Imagine rushing through a rainy morning commute in Lagos. With each step, you mentally rehearse a highlight reel of your day, as if the passing strangers are an audience waiting to be impressed. But beneath the confident quotes and TikTok videos, the truth is that main character energy is tiring. It constantly demands a level of performance most people cannot sustain and honestly, many of us are tired.
The internet has been selling us one gleaming message for many years now, and the message says, “You are the protagonist of your life.” Romanticise everything. Walk like the streets are a runway. See your challenges as plot twists in your movie and live a life that is worth watching.
The main character energy adds pressure to always be interesting or put together. It turns ordinary days into perceived shortcomings. Instead of just living, we have shaped our lives into a narrative, to believe that life must always be a spectacle.
It sounds ridiculous when said out loud, but many of us live this way without realising it. We are so used to watching ourselves from the outside that we forget how to be.
Main character energy means being very aware of how you look, sound, and act. You often think about how an imaginary audience sees your choices. You are not only living, but you are curating. You are not only making choices, you are also seeking symbolism and narrating your life as you go. It is mentally draining.
It creates a form of internal surveillance. As if you are constantly monitoring yourself to ensure your story remains compelling. Even your vulnerability starts to feel like a performance because you are always half-aware of how it will be perceived by people.
But the truth is that most of life is not cinematic. It is repetitive, like that day-old jollof you reheat for the third time. It is quiet. It is unfiltered and often inconvenient. No one warns you that the pressure to turn your life into a spectacle can make you disconnected from your own reality.
One of the biggest burdens of the main character culture is the belief that you must always be improving and always levelling up as well as announcing your next milestone. There is no room for stillness, confusion, or stagnation, even though those seasons are normal parts of life.
You start feeling guilty for not moving fast enough and comparing yourself to those with clearer arcs. Feeling inadequate grows when your life doesn’t match the dramatic online narrative.
However, growth does not always follow a linear storyline. More often than not, it looks like waking up every day and simply trying. It appears to be healing in silence, changing your mind, and taking steps that no one else notices. It looks like survival and not spectacle. Imagine someone opting for therapy instead of broadcasting their struggles on the internet. This shows a victory that doesn’t need an audience.
Social media rarely acknowledges that the person behind the ‘main character’ still has limits. You need rest. You need softness. Most importantly, you need days without profound meaning. It is okay to disconnect and take short digital sabbaticals, giving yourself the space to recharge and find balance.
And the saddest part is that the pressure to be interesting so often makes people feel like they have to hide their ordinary humanity. Feeling tired becomes evidence that your character is not strong enough. Feeling lost becomes an aesthetic instead of an experience. Struggling becomes content instead of a cry for help.
Your real life is allowed to be imperfect. You are allowed to be unfinished. Real emotions can exist without a metaphor. You don’t have to be remarkable or inspiring all the time. You definitely do not owe anyone a storyline.
We’re All Just Trying to Survive the Plot
The fact is, most of us are not in pursuit of our next big break. We are just trying to get the year back in one piece. Life is already unpredictable as it is, with an unstable economy, mental health challenges on the rise, and everyone silent about their own battles. According to a recent study, anxiety levels have increased by over 25% globally, underscoring the urgency of addressing mental health issues amid these uncertainties.
The main character energy becomes unrealistic and less empowering when life feels heavy. Not every experience requires a lesson, nor is every disappointment to be romanticised. Some days, you are simply human, trying to get by. That should be enough.

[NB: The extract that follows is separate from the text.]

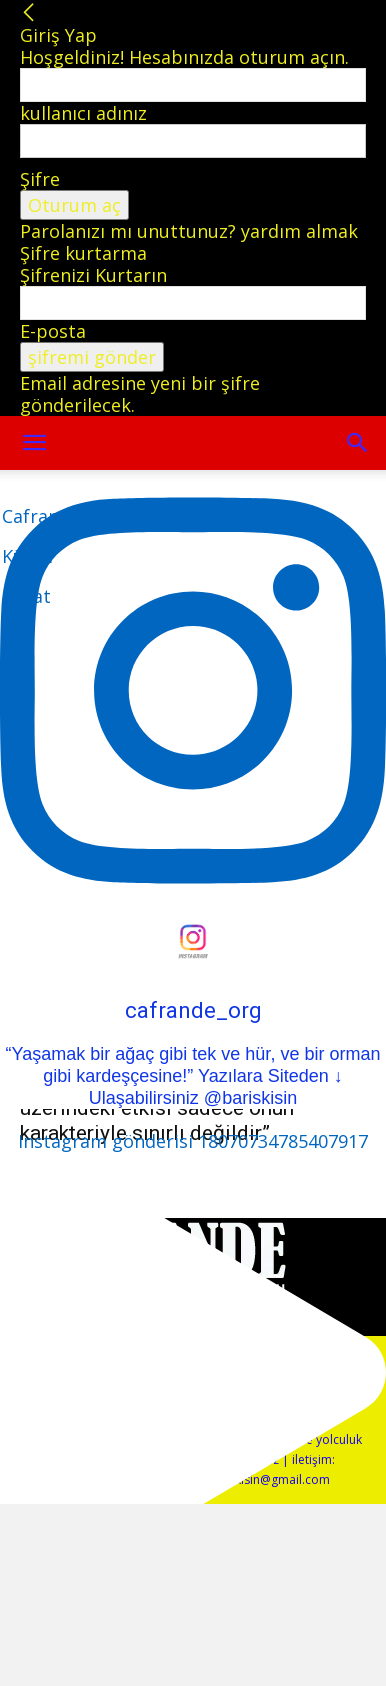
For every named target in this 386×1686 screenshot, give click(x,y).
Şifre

Real freedom comes from letting go of the need to always be the main character. Real strength might be found in recognising that not every path has to be extraordinary to matter.
You will feel like the hero some days, and on other days, you will feel like an extra. Both are valid versions of you.
Main character energy is great for content, but it is not a sustainable way to live. It turns your life into a stage, your identity into a performance. And the longer you live like that, the further you drift from your own authenticity. The most powerful thing you can be, in a world obsessed with spectacle, is being real.